Disney chairman and CEO Bob Iger sounds confident that Star Wars: Galaxy’s Edge will be a major success when it opens in Disneyland and Walt Disney World later this year — enough so to joke that marketing expenses will be low.

“I’m thinking that maybe I should just tweet, ‘It’s opening,’ and that will be enough,” Iger said on the company’s earnings call Tuesday. “I think we’re going to end up with incredibly popular and in-demand product with these two new lands.”

Two versions of Galaxy’s Edge are set to open this year, the first in Anaheim, Calif. this summer, followed by a fall opening at Disney’s Hollywood Studios. Arguably the most highly-anticipated theme park addition since Disney’s Animal Kingdom opened in 1998, Iger has called the 14-acre expansions the “biggest lands we’ve ever built,” in terms of size, scale and the ambition to create an “immersive” experience.

Given the popularity of the Star Wars brand and nearly four years’ worth of hype among theme parks fans, drawing attention doesn’t seem to be a concern for Iger.

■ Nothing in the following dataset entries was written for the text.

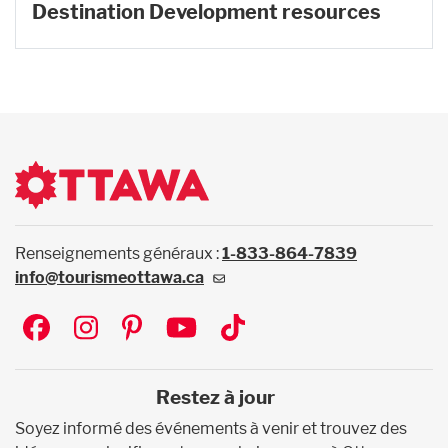
Destination Development resources
Renseignements généraux :
1-833-864-7839
info@tourismeottawa.ca
Social
Restez à jour
Soyez informé des événements à venir et trouvez des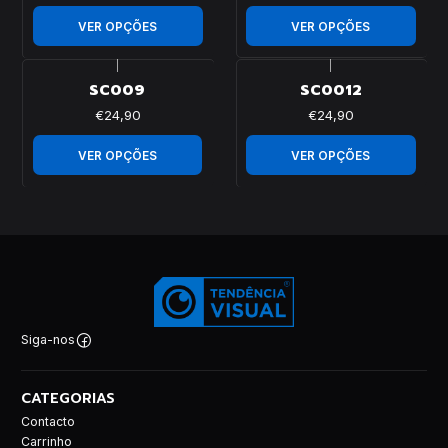
VER OPÇÕES
VER OPÇÕES
|
|
SC009
SC0012
€24,90
€24,90
VER OPÇÕES
VER OPÇÕES
Siga-nos
CATEGORIAS
Contacto
Carrinho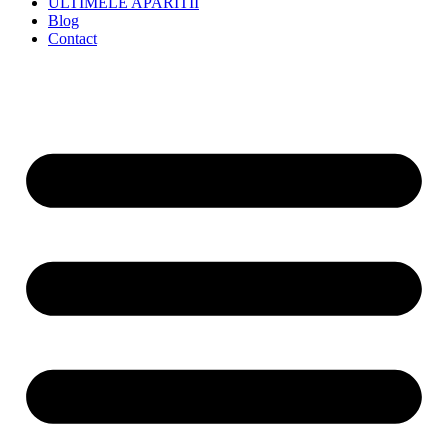
ULTIMELE APARITII
Blog
Contact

“It’s not going to take much marketing to do that,” he said. “That’s a signal that I just sent to our parks and resorts people to keep that budget really low.”

Even without Galaxy’s Edge, Disney’s parks division reported positive financial results for the company’s first quarter in fiscal 2019. The increased earnings of $6.82 billion (up 5 percent from the same period last year) and operating income of $2.15 billion (up 10 percent) were due in part to higher ticket prices and hotel room rates.

Iger said price increases are part of “leveraging the popularity” of the parks, which have seen attendance consistently rise since the Great Recession, and attempt to use pricing to spread out the crowds more evenly.

“That popularity is going to continue, and with that’s going to come the, I guess, enviable task of balancing that popularity with guest experience and price elasticity,” Iger said.

It’s a strategy that hasn’t fully paid off yet, perhaps because Disney hasn’t raised prices to the point where guests stop coming to its parks. The quarterly numbers showed some progress in that direction, however, as attendance at Disney’s U.S. parks was largely the same as the prior year, but guest spending was up 7 percent.

As was the case with Disney’s last quarterly earnings call, financial analysts were more focused on the Disney+ streaming service. Iger revealed during the call that the company will be demonstrating the platform — and some of the original content being developed for it — at its Investor Day on April 11.

“Most of the teams creating shows and movies for this service are the same innovators and storytellers driving the prolific success of Disney, Pixar, Marvel and Lucasfilm, operating under the same expectations of excellence,” Iger said.